__WHAT IS REQUIRED__. Starting with the line that contains "Point out <item>inferior" and ending with the last line of the entries, repeat exactly those lines and nothing else, pictures excluded.

[Saved entries]
>>
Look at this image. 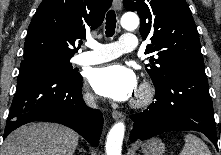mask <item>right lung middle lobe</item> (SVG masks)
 <instances>
[{
	"mask_svg": "<svg viewBox=\"0 0 221 155\" xmlns=\"http://www.w3.org/2000/svg\"><path fill=\"white\" fill-rule=\"evenodd\" d=\"M70 59L71 57L49 53L33 54L24 56L20 67L26 64L42 65L55 70L64 78L76 79L81 75L76 72V69H73Z\"/></svg>",
	"mask_w": 221,
	"mask_h": 155,
	"instance_id": "1",
	"label": "right lung middle lobe"
}]
</instances>
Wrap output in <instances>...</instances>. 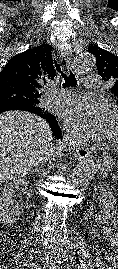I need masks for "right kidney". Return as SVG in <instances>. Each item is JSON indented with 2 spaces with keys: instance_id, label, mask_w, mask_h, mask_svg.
Instances as JSON below:
<instances>
[{
  "instance_id": "1",
  "label": "right kidney",
  "mask_w": 118,
  "mask_h": 269,
  "mask_svg": "<svg viewBox=\"0 0 118 269\" xmlns=\"http://www.w3.org/2000/svg\"><path fill=\"white\" fill-rule=\"evenodd\" d=\"M28 182L25 179L14 180L1 190L0 194V222L4 224H12L16 222L24 209L23 203H18L13 199L15 190L20 185L26 186Z\"/></svg>"
}]
</instances>
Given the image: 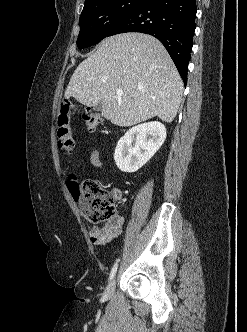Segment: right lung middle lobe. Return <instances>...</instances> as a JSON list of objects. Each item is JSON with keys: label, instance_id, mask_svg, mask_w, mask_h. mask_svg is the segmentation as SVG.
Masks as SVG:
<instances>
[{"label": "right lung middle lobe", "instance_id": "1", "mask_svg": "<svg viewBox=\"0 0 247 332\" xmlns=\"http://www.w3.org/2000/svg\"><path fill=\"white\" fill-rule=\"evenodd\" d=\"M147 0H100L84 8L77 39L79 49L99 43L108 36L115 24Z\"/></svg>", "mask_w": 247, "mask_h": 332}]
</instances>
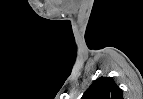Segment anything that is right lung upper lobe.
Masks as SVG:
<instances>
[{"label":"right lung upper lobe","instance_id":"1","mask_svg":"<svg viewBox=\"0 0 143 99\" xmlns=\"http://www.w3.org/2000/svg\"><path fill=\"white\" fill-rule=\"evenodd\" d=\"M81 99H123V94L112 77H100L89 86Z\"/></svg>","mask_w":143,"mask_h":99}]
</instances>
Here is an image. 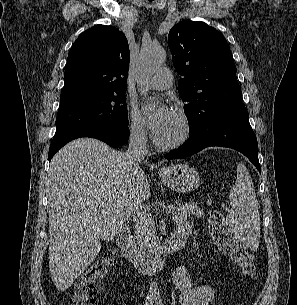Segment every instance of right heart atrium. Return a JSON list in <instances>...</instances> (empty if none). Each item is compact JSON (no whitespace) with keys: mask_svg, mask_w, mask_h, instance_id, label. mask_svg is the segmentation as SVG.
<instances>
[{"mask_svg":"<svg viewBox=\"0 0 297 305\" xmlns=\"http://www.w3.org/2000/svg\"><path fill=\"white\" fill-rule=\"evenodd\" d=\"M127 132L130 140L137 145H142L147 140L144 123L135 109H130L128 112Z\"/></svg>","mask_w":297,"mask_h":305,"instance_id":"right-heart-atrium-1","label":"right heart atrium"}]
</instances>
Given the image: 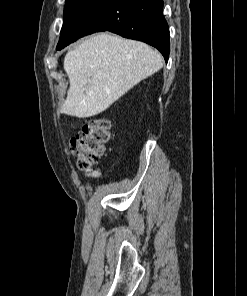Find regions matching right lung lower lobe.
<instances>
[{
  "mask_svg": "<svg viewBox=\"0 0 247 296\" xmlns=\"http://www.w3.org/2000/svg\"><path fill=\"white\" fill-rule=\"evenodd\" d=\"M110 31L157 48L168 61L169 28L163 0H108L89 20L83 36Z\"/></svg>",
  "mask_w": 247,
  "mask_h": 296,
  "instance_id": "right-lung-lower-lobe-1",
  "label": "right lung lower lobe"
}]
</instances>
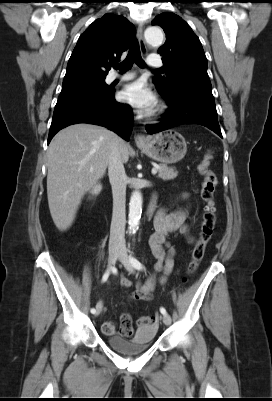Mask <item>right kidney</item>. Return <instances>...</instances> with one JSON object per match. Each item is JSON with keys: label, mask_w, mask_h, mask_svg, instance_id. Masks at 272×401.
<instances>
[{"label": "right kidney", "mask_w": 272, "mask_h": 401, "mask_svg": "<svg viewBox=\"0 0 272 401\" xmlns=\"http://www.w3.org/2000/svg\"><path fill=\"white\" fill-rule=\"evenodd\" d=\"M101 189H102V186L100 184H97V185L93 186V188L91 190L92 195L99 194Z\"/></svg>", "instance_id": "obj_1"}]
</instances>
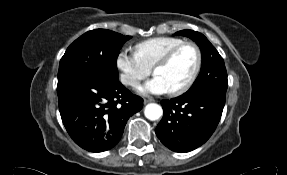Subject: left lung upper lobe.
<instances>
[{"label": "left lung upper lobe", "mask_w": 287, "mask_h": 175, "mask_svg": "<svg viewBox=\"0 0 287 175\" xmlns=\"http://www.w3.org/2000/svg\"><path fill=\"white\" fill-rule=\"evenodd\" d=\"M175 35L190 37L197 43L202 53L200 74L187 93L212 91L226 94L228 80L224 61L207 38L203 34L192 30L179 31Z\"/></svg>", "instance_id": "5c2ea615"}]
</instances>
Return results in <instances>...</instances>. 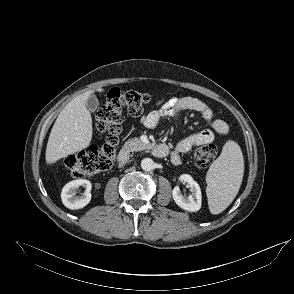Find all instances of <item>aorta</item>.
<instances>
[{
	"label": "aorta",
	"mask_w": 294,
	"mask_h": 294,
	"mask_svg": "<svg viewBox=\"0 0 294 294\" xmlns=\"http://www.w3.org/2000/svg\"><path fill=\"white\" fill-rule=\"evenodd\" d=\"M154 167H155V163H154V161L151 158H144L141 161V168L144 171H151V170L154 169Z\"/></svg>",
	"instance_id": "762f6f07"
}]
</instances>
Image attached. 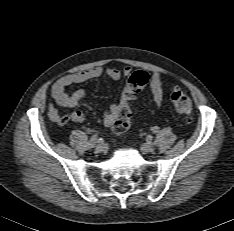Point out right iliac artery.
<instances>
[{"label": "right iliac artery", "mask_w": 234, "mask_h": 231, "mask_svg": "<svg viewBox=\"0 0 234 231\" xmlns=\"http://www.w3.org/2000/svg\"><path fill=\"white\" fill-rule=\"evenodd\" d=\"M97 142H98L97 136H96V135H93V136L90 138V141H89V143H88L89 148H93Z\"/></svg>", "instance_id": "obj_1"}]
</instances>
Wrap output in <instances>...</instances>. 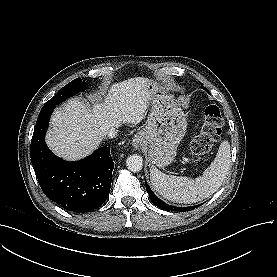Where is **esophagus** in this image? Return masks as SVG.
Segmentation results:
<instances>
[{"label": "esophagus", "mask_w": 277, "mask_h": 277, "mask_svg": "<svg viewBox=\"0 0 277 277\" xmlns=\"http://www.w3.org/2000/svg\"><path fill=\"white\" fill-rule=\"evenodd\" d=\"M143 143H144V140H143V138H142L141 135L136 134V135L133 137L132 145H133L135 148H137V149L141 148V146H143Z\"/></svg>", "instance_id": "1"}]
</instances>
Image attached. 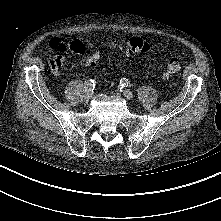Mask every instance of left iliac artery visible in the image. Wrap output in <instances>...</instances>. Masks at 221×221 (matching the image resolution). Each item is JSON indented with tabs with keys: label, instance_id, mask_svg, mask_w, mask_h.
I'll list each match as a JSON object with an SVG mask.
<instances>
[{
	"label": "left iliac artery",
	"instance_id": "left-iliac-artery-1",
	"mask_svg": "<svg viewBox=\"0 0 221 221\" xmlns=\"http://www.w3.org/2000/svg\"><path fill=\"white\" fill-rule=\"evenodd\" d=\"M120 84H121L123 87H128L129 84H130V81H129L128 79H126V78H122V79L120 80Z\"/></svg>",
	"mask_w": 221,
	"mask_h": 221
}]
</instances>
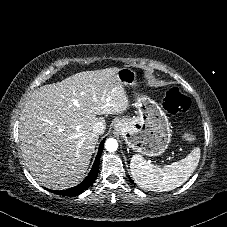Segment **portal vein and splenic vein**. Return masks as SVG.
Returning a JSON list of instances; mask_svg holds the SVG:
<instances>
[{
	"label": "portal vein and splenic vein",
	"instance_id": "18ae733b",
	"mask_svg": "<svg viewBox=\"0 0 227 227\" xmlns=\"http://www.w3.org/2000/svg\"><path fill=\"white\" fill-rule=\"evenodd\" d=\"M73 104H74L75 106H78L77 100L73 99Z\"/></svg>",
	"mask_w": 227,
	"mask_h": 227
}]
</instances>
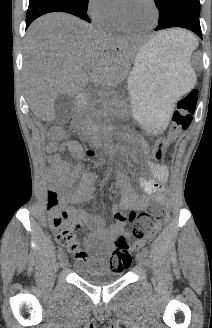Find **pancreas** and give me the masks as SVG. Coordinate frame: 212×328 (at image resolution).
Here are the masks:
<instances>
[{"mask_svg": "<svg viewBox=\"0 0 212 328\" xmlns=\"http://www.w3.org/2000/svg\"><path fill=\"white\" fill-rule=\"evenodd\" d=\"M96 103H102V109L95 108ZM127 107V104L118 98L115 91L103 92L98 98L91 99L81 109L74 124L81 133L94 140L100 138L99 130L104 116L112 115Z\"/></svg>", "mask_w": 212, "mask_h": 328, "instance_id": "1", "label": "pancreas"}]
</instances>
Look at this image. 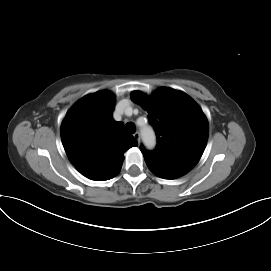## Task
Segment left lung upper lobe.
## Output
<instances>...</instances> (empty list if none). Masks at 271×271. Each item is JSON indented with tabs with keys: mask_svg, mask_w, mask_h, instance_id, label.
<instances>
[{
	"mask_svg": "<svg viewBox=\"0 0 271 271\" xmlns=\"http://www.w3.org/2000/svg\"><path fill=\"white\" fill-rule=\"evenodd\" d=\"M131 98L148 112L158 139L154 151L141 146L145 161L190 171L202 156L208 138V122L198 104L184 92L166 87L149 97L133 91Z\"/></svg>",
	"mask_w": 271,
	"mask_h": 271,
	"instance_id": "1",
	"label": "left lung upper lobe"
}]
</instances>
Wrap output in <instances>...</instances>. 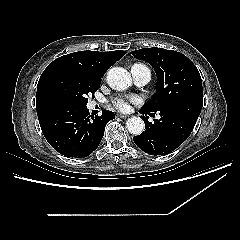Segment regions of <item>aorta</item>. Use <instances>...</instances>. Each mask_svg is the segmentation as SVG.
Wrapping results in <instances>:
<instances>
[{
  "label": "aorta",
  "instance_id": "obj_1",
  "mask_svg": "<svg viewBox=\"0 0 240 240\" xmlns=\"http://www.w3.org/2000/svg\"><path fill=\"white\" fill-rule=\"evenodd\" d=\"M107 83L112 89L122 91L131 85L132 78L126 69L113 67L107 72ZM126 127L131 134L140 135L144 131L145 124L141 118L133 116L127 120Z\"/></svg>",
  "mask_w": 240,
  "mask_h": 240
}]
</instances>
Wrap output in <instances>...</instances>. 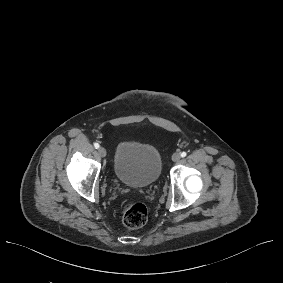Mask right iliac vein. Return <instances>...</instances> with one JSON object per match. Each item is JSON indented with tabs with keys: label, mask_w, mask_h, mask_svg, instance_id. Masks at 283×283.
Here are the masks:
<instances>
[{
	"label": "right iliac vein",
	"mask_w": 283,
	"mask_h": 283,
	"mask_svg": "<svg viewBox=\"0 0 283 283\" xmlns=\"http://www.w3.org/2000/svg\"><path fill=\"white\" fill-rule=\"evenodd\" d=\"M98 152L99 154L102 156V157H105L106 156V150L104 147H99L98 148Z\"/></svg>",
	"instance_id": "1"
}]
</instances>
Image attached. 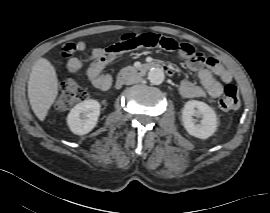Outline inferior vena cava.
Listing matches in <instances>:
<instances>
[{
	"mask_svg": "<svg viewBox=\"0 0 270 213\" xmlns=\"http://www.w3.org/2000/svg\"><path fill=\"white\" fill-rule=\"evenodd\" d=\"M142 81V78L139 75H129L124 79V84L132 85Z\"/></svg>",
	"mask_w": 270,
	"mask_h": 213,
	"instance_id": "602c4592",
	"label": "inferior vena cava"
}]
</instances>
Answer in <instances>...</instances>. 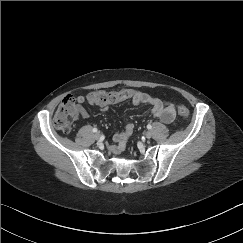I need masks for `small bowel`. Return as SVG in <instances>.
Listing matches in <instances>:
<instances>
[{"label": "small bowel", "mask_w": 243, "mask_h": 243, "mask_svg": "<svg viewBox=\"0 0 243 243\" xmlns=\"http://www.w3.org/2000/svg\"><path fill=\"white\" fill-rule=\"evenodd\" d=\"M132 95L129 99L132 100L134 105L146 104L151 108L153 116L157 117L164 123H171L175 119V107L174 104L169 101H164L157 97L151 96L147 93L132 90ZM77 100L79 103H84L85 98L78 96ZM90 104H96L101 108H105L107 104L94 103L87 99ZM82 116H86V111L81 109ZM134 126L128 122L123 131L116 132L113 137V143L109 144L108 147L115 154H121L127 145L128 139L133 132Z\"/></svg>", "instance_id": "c3829d8e"}]
</instances>
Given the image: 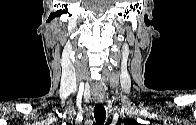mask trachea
I'll list each match as a JSON object with an SVG mask.
<instances>
[{"instance_id":"obj_1","label":"trachea","mask_w":196,"mask_h":125,"mask_svg":"<svg viewBox=\"0 0 196 125\" xmlns=\"http://www.w3.org/2000/svg\"><path fill=\"white\" fill-rule=\"evenodd\" d=\"M94 117L98 125H102L106 120V111L102 104H97L94 107Z\"/></svg>"}]
</instances>
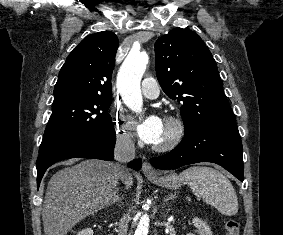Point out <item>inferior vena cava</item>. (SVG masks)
<instances>
[{
	"mask_svg": "<svg viewBox=\"0 0 283 235\" xmlns=\"http://www.w3.org/2000/svg\"><path fill=\"white\" fill-rule=\"evenodd\" d=\"M135 157V145L133 141V134L130 132H125L117 136L114 158L116 162L113 164L118 171L120 179L125 172V166L127 162L133 160ZM130 216L129 214H124L120 219L118 224V235H127L129 227Z\"/></svg>",
	"mask_w": 283,
	"mask_h": 235,
	"instance_id": "602c4592",
	"label": "inferior vena cava"
}]
</instances>
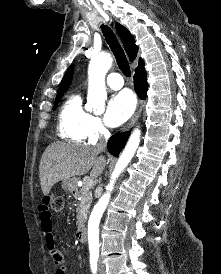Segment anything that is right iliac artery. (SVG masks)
<instances>
[{
  "mask_svg": "<svg viewBox=\"0 0 221 274\" xmlns=\"http://www.w3.org/2000/svg\"><path fill=\"white\" fill-rule=\"evenodd\" d=\"M98 256H90V266L93 274L97 273Z\"/></svg>",
  "mask_w": 221,
  "mask_h": 274,
  "instance_id": "obj_1",
  "label": "right iliac artery"
}]
</instances>
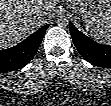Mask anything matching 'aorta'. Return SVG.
Masks as SVG:
<instances>
[{"instance_id":"obj_1","label":"aorta","mask_w":111,"mask_h":106,"mask_svg":"<svg viewBox=\"0 0 111 106\" xmlns=\"http://www.w3.org/2000/svg\"><path fill=\"white\" fill-rule=\"evenodd\" d=\"M57 24L61 27H65L68 25V20L66 17L62 16L57 19Z\"/></svg>"}]
</instances>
<<
__WRITTEN ANSWER__.
Point out <item>inferior vena cava</item>. (SVG masks)
<instances>
[{
	"mask_svg": "<svg viewBox=\"0 0 283 235\" xmlns=\"http://www.w3.org/2000/svg\"><path fill=\"white\" fill-rule=\"evenodd\" d=\"M135 157V145L133 141V134L130 132H125L117 136L114 158L116 162L113 164L118 171L120 179L125 172V166L127 162L133 160ZM130 216L129 214H124L120 219L118 224V235H127L129 227Z\"/></svg>",
	"mask_w": 283,
	"mask_h": 235,
	"instance_id": "602c4592",
	"label": "inferior vena cava"
}]
</instances>
Segment anything that is right iliac artery. (SVG masks)
<instances>
[{
  "mask_svg": "<svg viewBox=\"0 0 221 274\" xmlns=\"http://www.w3.org/2000/svg\"><path fill=\"white\" fill-rule=\"evenodd\" d=\"M98 256H90V266L93 274L97 273Z\"/></svg>",
  "mask_w": 221,
  "mask_h": 274,
  "instance_id": "obj_1",
  "label": "right iliac artery"
}]
</instances>
Mask anything matching 'aorta'. Return SVG.
Masks as SVG:
<instances>
[{"instance_id":"obj_1","label":"aorta","mask_w":111,"mask_h":106,"mask_svg":"<svg viewBox=\"0 0 111 106\" xmlns=\"http://www.w3.org/2000/svg\"><path fill=\"white\" fill-rule=\"evenodd\" d=\"M57 24L61 27H65L68 25V20L66 17L62 16L57 19Z\"/></svg>"}]
</instances>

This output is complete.